If you’re feeling a bit confused right now, not sure which way is up and worried that you may be losing your grip on reality. If you’ve found this column after reading Engine Builder’s High Performance Buyers Guide and things just look, well, strange – try this: turn the magazine over.   

Now, does that make things better?

While we can’t do much to change how you may feel about what’s going on in the world, let me reassure you that yes, half of this month’s Engine Builder issue is printed upside down. Which section is upside down, of course, depends on where you start

As regular readers of our trade publication will no doubt recall, we have sent two versions of our Buyers Guide issues for the past 15 years. They were each a standalone issue of the magazine and included our nationally recognized columnists, instructive technical articles and informative market and engine builder profiles. Packaged in a clear poly envelope, they were, together, the industry’s only detailed listing of products and suppliers specifically for this industry.

Readers loved the issues and told us that they kept them by the phone all year long for those times they needed to contact a supplier. The problem they said was keeping both issues together.

“You know how hard it is to keep one issue of Engine Builder on my desk?” one long time reader told me. “My guys are always stealing it and I’ll find it in the back shop, the breakroom or the bathroom.”

We heard you, and last year, we experimented with combining both issues into one and simply reversing them. Now, you get a single issue with twice the information. It’s a win/win.

The Post Office likes us because this makes it easier and cheaper  for them to deliver the magazine. Mother Nature likes us because we’re no longer including extra packaging. Our advertisers like us because they’re getting twice the coverage.

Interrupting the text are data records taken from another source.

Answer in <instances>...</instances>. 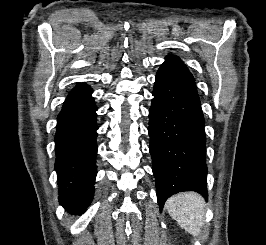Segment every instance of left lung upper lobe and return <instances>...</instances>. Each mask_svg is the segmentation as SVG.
<instances>
[{
  "mask_svg": "<svg viewBox=\"0 0 266 245\" xmlns=\"http://www.w3.org/2000/svg\"><path fill=\"white\" fill-rule=\"evenodd\" d=\"M168 57H174V58H177V59H179L178 57H175V56H168Z\"/></svg>",
  "mask_w": 266,
  "mask_h": 245,
  "instance_id": "1",
  "label": "left lung upper lobe"
}]
</instances>
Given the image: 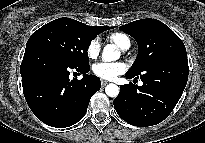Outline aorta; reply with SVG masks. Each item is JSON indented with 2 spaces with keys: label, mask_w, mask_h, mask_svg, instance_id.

See, there’s a method to our madness.

As you use the Product and Supplier Directories throughout the next year, I hope you’ll also refer to the articles and columns for advice, suggestions and confirmation about things you’re doing in your own business. We consider what we produce each month an operational tool – we realize that you’re not always working on a vintage Datsun engine or a heavy-duty, over-the-road diesel or trying to get side-by-side UTV owners to visit your shop for engine upgrades. But what you may not be working on today, you might find coming through your door tomorrow.

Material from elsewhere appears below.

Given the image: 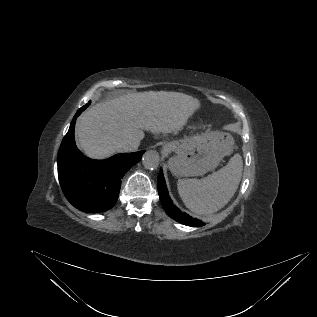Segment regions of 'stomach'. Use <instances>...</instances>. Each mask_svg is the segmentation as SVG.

This is one of the reasons we try to offer such a wide range of editorial topics each month. We realize the generic “engine builder” label is a misnomer – what you do may be dramatically different from what the engine builder across town specializes in. Who knows? Both of your focuses may shift in the months ahead depending on your customers’ needs.

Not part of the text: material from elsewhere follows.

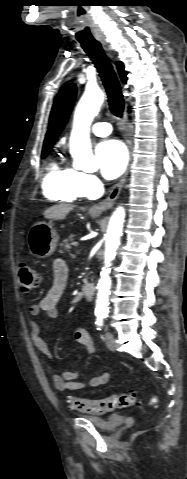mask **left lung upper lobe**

Over the next few weeks you may be receiving some survey forms from our in-house research experts. We’re in the process of gathering information to produce our very popular Labor Costing Studies as well as our exclusive Machine Shop Market Profile. If you get one of these forms, please don’t be alarmed – though it may seem to be impossible to make heads or tails of what we’re asking, there is, again, a method to our madness.

We recognize the broad spectrum of services you offer, which is why we ask such a wide range of questions. Yes, we ask for very specific and personal data about your operations, but don’t worry – your information is never used by itself. It is combined with all of the other respondent data, run through our special Research Computer and presented in a way to show the rich tapestry that is this industry.

Of course, if you DO wish to be featured in our magazine, on our website or in our newsletters, we can arrange that as well. If you have a particularly interesting story to tell about your business operation or the engines you build, please don’t hesitate to contact myself or Managing Editor Greg Jones ([email protected]). We’re always looking for people interested in writing for us, being interviewed for articles or just giving us their suggestions about how we can improve what we do every day.

Sometimes it only takes a change in perspective to see things in a whole new way. What’s upside-down to someone might make perfect sense in another context.

Help keep us heading in the right direction and we’ll continue to do our best to keep your copy of Engine Builder where you need it most.

By helping us, you help this entire industry – and ultimately, you help yourself. We all thank you.